Spectre and Meltdown are the names given to variations on a vulnerability that affects nearly every computer chip manufactured in the last 20 or so years. Unfortunately, the flaws can only be described as catastrophic in nature.
In the first days of 2018, published research revealed that flaws arise from features built into chips that help them run faster, and while software patches are available, they have had impacts on system performance. In fact, it seems that the cure has been far more devastating than the actual vulnerability.
Supporting this argument, SolarWinds has created other visualizations of its cloud post Meltdown/Spectre and most of the results are ugly. Throughput was down as much as 40 per cent on its Kafka rig, while CPUs spiked by around 25 per cent on Cassandra. In large environments, such as AWS, this is significant.
Spectre and Meltdown are the names given to different variants of the underlying vulnerability that affects nearly every computer chip manufactured in the last 20 years and could allow attackers to get access to data previously considered completely protected.
All of the variants of this vulnerability involve a malicious program gaining access to data that it shouldn't have the right to see, and do so by exploiting two important techniques used to speed up the chips, called speculative execution and caching.
The problem arises when caching and speculative execution start grappling with protected memory.
While the CPU is waiting to find out if the process is allowed to access that data, thanks to speculative execution, it starts working with that data even before it receives permission to do so. In theory this is still secure, because the results of that speculative execution are also protected at the hardware level. The process isn't allowed to see them until it passes the privilege check, and if it doesn't pass the check, the data is discarded.
The problem arises because the protected data is stored in CPU cache even if the process never receives permission to access it. And because CPU cache memory can be accessed more quickly than regular memory, the process can attempt to access certain memory locations to find out if the data there has been cached — it still won't be able to access the data, but if the data has been cached, its attempt to read it will be rejected much more quickly than it otherwise would.

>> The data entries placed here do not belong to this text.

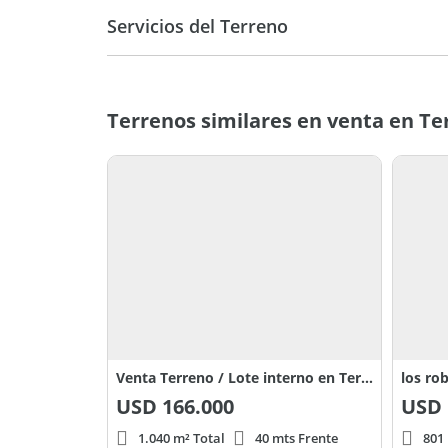
Servicios del Terreno
Terrenos similares en venta en Te
Venta Terreno / Lote interno en Terralagos Canning 0
los ro
USD
166.000
USD
1.040 m² Total
40 mts Frente
801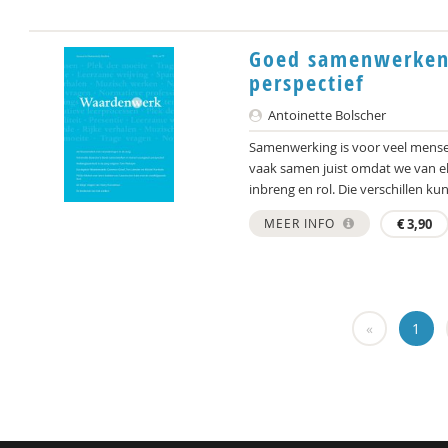
Goed samenwerken 
perspectief
Antoinette Bolscher
Samenwerking is voor veel mensen
vaak samen juist omdat we van elk
inbreng en rol. Die verschillen kun
MEER INFO
€
3,90
«
1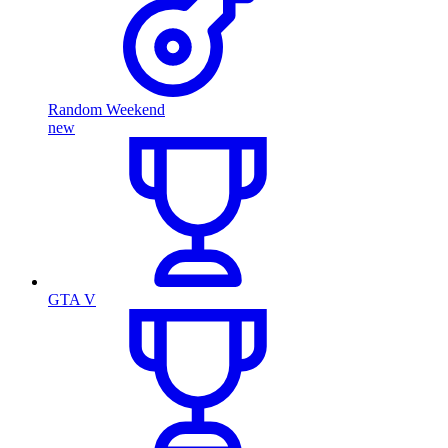
Random Weekend
new
GTA V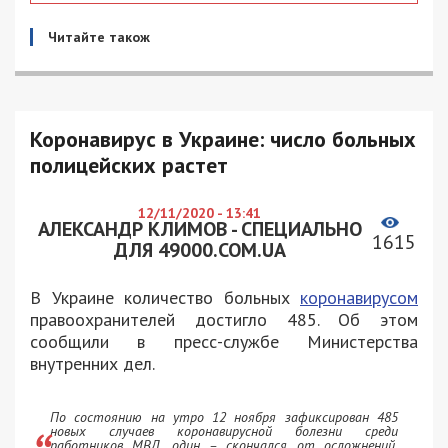
Читайте також
Коронавирус в Украине: число больных
полицейских растет
12/11/2020 - 13:41
АЛЕКСАНДР КЛИМОВ - СПЕЦИАЛЬНО
1615
ДЛЯ 49000.COM.UA
В Украине количество больных
коронавирусом
правоохранителей достигло 485. Об этом
сообщили в пресс-службе Министерства
внутренних дел.
По состоянию на утро 12 ноября зафиксирован 485
новых случаев коронавирусной болезни среди
работников МВД, один – скончался от осложнений.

Patches have already been rolled out by Intel, Microsoft, Apple, and Google. Unfortunately, serious performance hits are currently being seen with the new patches. This makes some environments, notable AWS, to become to slow to be viable for current production needs.
So what now?
In short, we wait for newer patches which don't impact performance to such a degree. This is more of a "bandaid" than a fix. I expect future processors to have a better grasp on how to handle this issue.